07 September 2008

Popper and Peirce on science vs. certainty

Karl Popper, in his Logic of Scientific Discovery (originally published 1934; p. 93-4) used the metaphor of building on a swamp to emphasize that science and absolute certainty don't mix:
The empirical basis of objective science has nothing ‘absolute’ about it. Science does not rest upon solid bedrock. The bold structure of its theories rises, as it were, above a swamp. It is like a building erected on piles. The piles are driven down from above into the swamp, but not down to any natural or ‘given’ base; and if we stop driving the piles deeper, it is not because we have reached firm ground. We simply stop when we are satisfied that the piles are firm enough to carry the structure, at least for the time being.

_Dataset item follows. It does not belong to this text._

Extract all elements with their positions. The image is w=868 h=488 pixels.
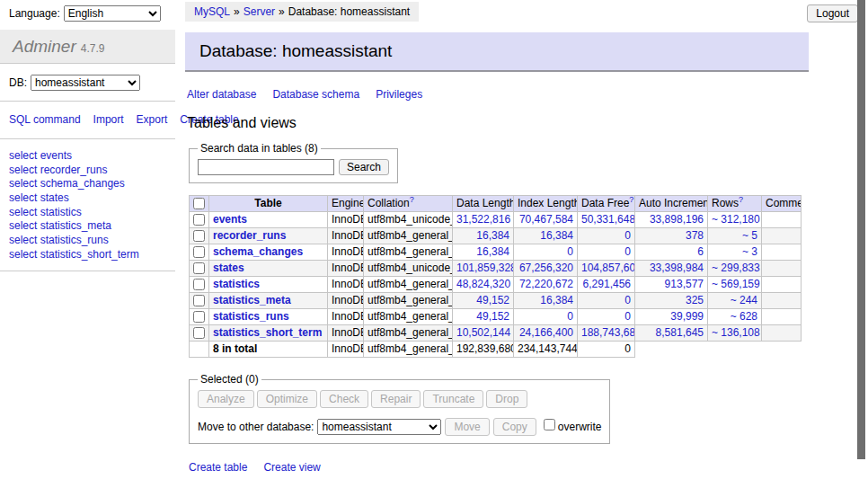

Popper was at that time unaware that C. S. Peirce, in his Cambridge Lectures of 1898, had used the same metaphor to make the same point, though expressed with a more religious feeling for the scientific enterprise:
The only end of science, as such, is to learn the lesson that the universe has to teach it. In Induction it simply surrenders itself to the force of facts. But it finds, at once—I am partially inverting the historical order, in order to state the process in its logical order—it finds I say that this is not enough. It is driven in desperation to call upon its inward sympathy with nature, its instinct for aid, just as we find Galileo at the dawn of modern science making his appeal to il lume naturale. But in so far as it does this, the solid ground of fact fails it. It feels from that moment that its position is only provisional. It must then find confirmations or else shift its footing. Even if it does find confirmations, they are only partial. It still is not standing upon the bedrock of fact. It is walking upon a bog, and can only say, this ground seems to hold for the present. Here I will stay till it begins to give way. Moreover, in all its progress, science vaguely feels that it is only learning a lesson. The value of Facts to it, lies only in this, that they belong to Nature; and Nature is something great, and beautiful, and sacred, and eternal, and real—the object of its worship and its aspiration.